PPRuNe Forums - View Single Post - Synthetic VOR/DME
View Single Post
Old 22nd Feb 2020, 11:27
  #24 (permalink)  
double_barrel
 
Join Date: Aug 2015
Location: 5Y
Posts: 597
Received 16 Likes on 7 Posts
Originally Posted by bingofuel
I am curious how you deal with the threat of aircraft who do not ‘announce their position’ ? There are many aircraft out there, some do not even have a radio ( shock , horror!) and the only realistic way to avoid getting close to them is to maintain a very good lookout utilising the mark 1 eyeball!
Originally Posted by Maoraigh1
Agree with look out. To locate a position given relative to VOR will often take time looking at a map, paper or electronic..
So I should ignore the information I get from those who do announce their position?

I must say I find this conversation a bit strange. I hear that it's important that I have my 'eyes out', but that is the whole point of my suggestion. I want a super simple way of judging where I am relative to aircraft I hear on the radio, without fiddling around with charts or ipads. Glancing at 2 numbers every few minutes does not seem too demanding, should I also not occasionally glance at the T's and P's for fear of hitting something?
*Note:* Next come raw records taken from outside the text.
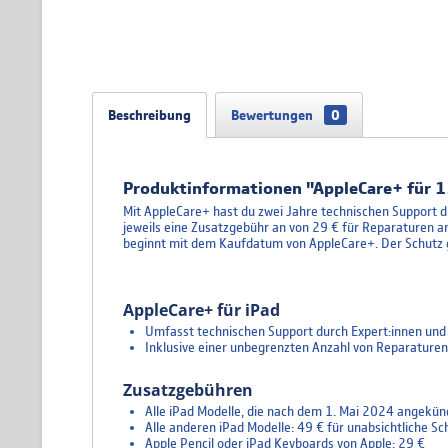
Beschreibung
Bewertungen
0
Produktinformationen "AppleCare+ für 1
Mit AppleCare+ hast du zwei Jahre technischen Support d
jeweils eine Zusatzgebühr an von 29 € für Reparaturen a
beginnt mit dem Kaufdatum von AppleCare+. Der Schutz gil
AppleCare+ für iPad
Umfasst technischen Support durch Expert:innen und
Inklusive einer unbegrenzten Anzahl von Reparaturen b
Zusatzgebühren
Alle iPad Modelle, die nach dem 1. Mai 2024 angekün
Alle anderen iPad Modelle: 49 € für unabsichtliche S
Apple Pencil oder iPad Keyboards von Apple: 29 €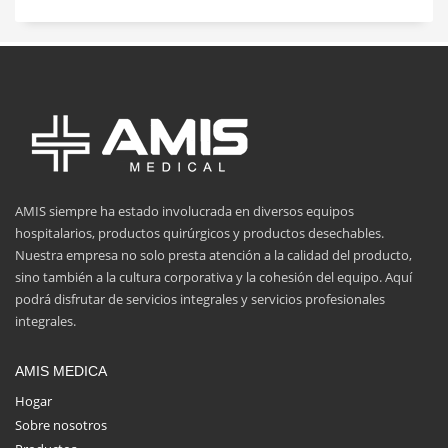
AMIS siempre ha estado involucrada en diversos equipos
hospitalarios, productos quirúrgicos y productos desechables.
Nuestra empresa no solo presta atención a la calidad del producto,
sino también a la cultura corporativa y la cohesión del equipo. Aquí
podrá disfrutar de servicios integrales y servicios profesionales
integrales.
AMIS MEDICA
Hogar
Sobre nosotros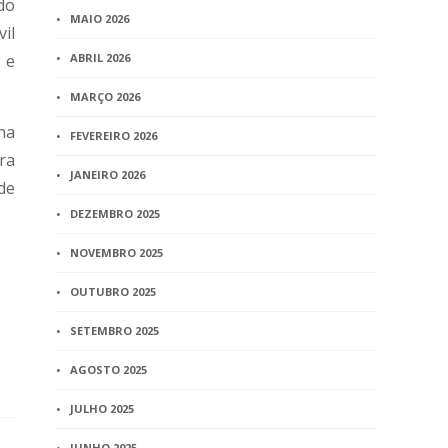
do
MAIO 2026
il
 e
ABRIL 2026
MARÇO 2026
na
FEVEREIRO 2026
ura
JANEIRO 2026
de
DEZEMBRO 2025
NOVEMBRO 2025
OUTUBRO 2025
SETEMBRO 2025
AGOSTO 2025
JULHO 2025
JUNHO 2025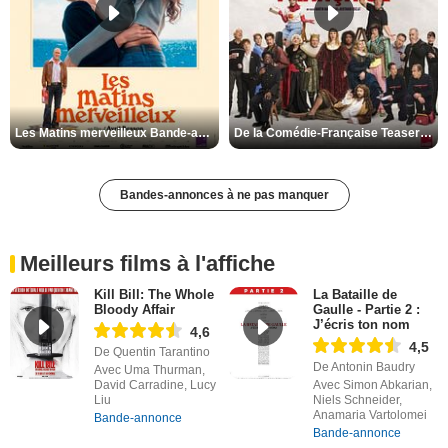
Les Matins merveilleux Bande-annonce VF
De la Comédie-Française Teaser VF
Bandes-annonces à ne pas manquer
Meilleurs films à l'affiche
Kill Bill: The Whole
La Bataille de
Bloody Affair
Gaulle - Partie 2 :
J’écris ton nom
4,6
4,5
De Quentin Tarantino
De Antonin Baudry
Avec Uma Thurman,
David Carradine, Lucy
Avec Simon Abkarian,
Liu
Niels Schneider,
Anamaria Vartolomei
Bande-annonce
Bande-annonce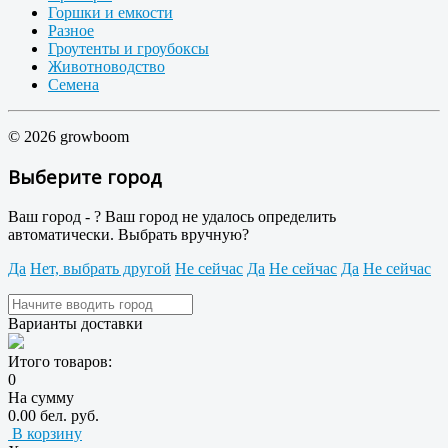
Горшки и емкости
Разное
Гроутенты и гроубоксы
Животноводство
Семена
© 2026 growboom
Выберите город
Ваш город -
?
Ваш город не удалось определить
автоматически. Выбрать вручную?
Да
Нет, выбрать другой
Не сейчас
Да
Не сейчас
Да
Не сейчас
Варианты доставки
Итого товаров:
0
На сумму
0.00 бел. руб.
В корзину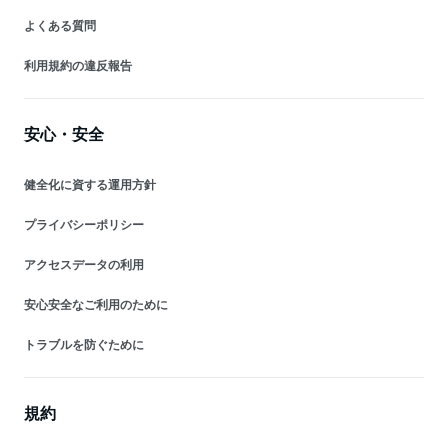
よくある質問
利用規約の違反報告
安心・安全
健全化に資する運用方針
プライバシーポリシー
アクセスデータの利用
安心安全なご利用のために
トラブルを防ぐために
規約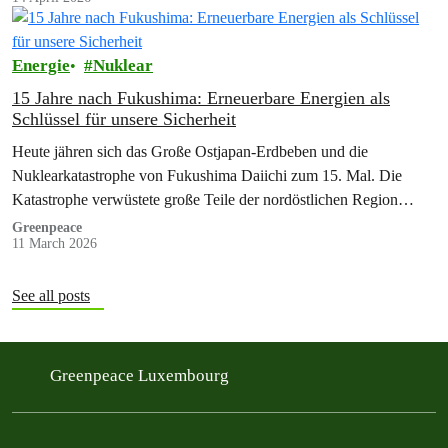
Energie
Nuklear
15 Jahre nach Fukushima: Erneuerbare Energien als
Schlüssel für unsere Sicherheit
Heute jähren sich das Große Ostjapan-Erdbeben und die
Nuklearkatastrophe von Fukushima Daiichi zum 15. Mal. Die
Katastrophe verwüstete große Teile der nordöstlichen Region
Japans. Greenpeace spricht den Opfern und ihren…
Greenpeace
11 March 2026
See all posts
Greenpeace Luxembourg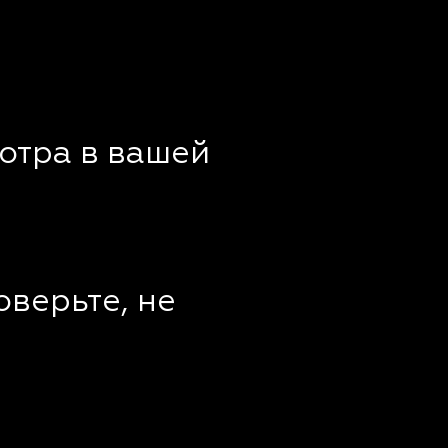
отра в вашей
оверьте, не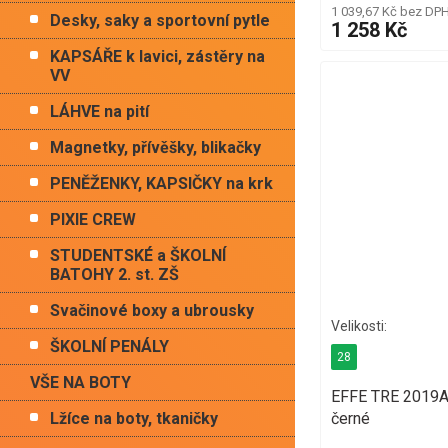
1 039,67 Kč bez DP
Desky, saky a sportovní pytle
1 258 Kč
KAPSÁŘE k lavici, zástěry na
VV
LÁHVE na pití
Magnetky, přívěšky, blikačky
PENĚŽENKY, KAPSIČKY na krk
PIXIE CREW
STUDENTSKÉ a ŠKOLNÍ
BATOHY 2. st. ZŠ
Svačinové boxy a ubrousky
ŠKOLNÍ PENÁLY
28
VŠE NA BOTY
EFFE TRE 2019A
černé
Lžíce na boty, tkaničky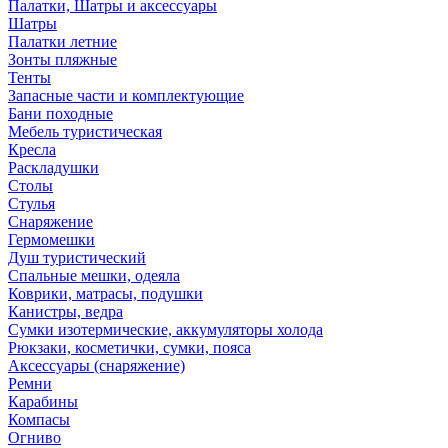
Палатки, Шатры и аксессуары
Шатры
Палатки летние
Зонты пляжные
Тенты
Запасные части и комплектующие
Бани походные
Мебель туристическая
Кресла
Раскладушки
Столы
Стулья
Снаряжение
Гермомешки
Душ туристический
Спальные мешки, одеяла
Коврики, матрасы, подушки
Канистры, ведра
Сумки изотермические, аккумуляторы холода
Рюкзаки, косметички, сумки, пояса
Аксессуары (снаряжение)
Ремни
Карабины
Компасы
Огниво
As I have said, I am sure that I am by far the least experienced, and I am here to learn, but I wonder if I am hearing a bit of puritanism from those who don't like it to be too easy? In my other activities, there used to be similar discussions, eg insistence that AIS or VHF is dangerous for collision avoidance, or shock horror at navigating by GPS. All these concerns are real, and misuse or blind over-reliance can be dangerous, but that does not mean you should not make appropriate use of all the tools at your disposal.

It may also be worth adding that I think the environment I fly in may be a little unusual. When I am flying cross-country at 9,500', those around me are mostly professional pilots who are IFR capable, but who choose to fly VFR 90% of the time. They are typically also flying unpressurised and slowish a/c such as Caravans (because they are mostly delivering tourists to small airstrips) and we are all looking for the best groundspeed, VMC, O2 and healthy terrain clearance, so we all end-up between 9,500 and 11,500. They have shiny G1000 cockpits and rarely bother with local reference points, and when they do it's often not a name that means anything to me. So when they finish-up with 'and showing 130 degrees and 55 miles from the NAVEX', that's a super useful piece of data for me that I would like to use appropriately.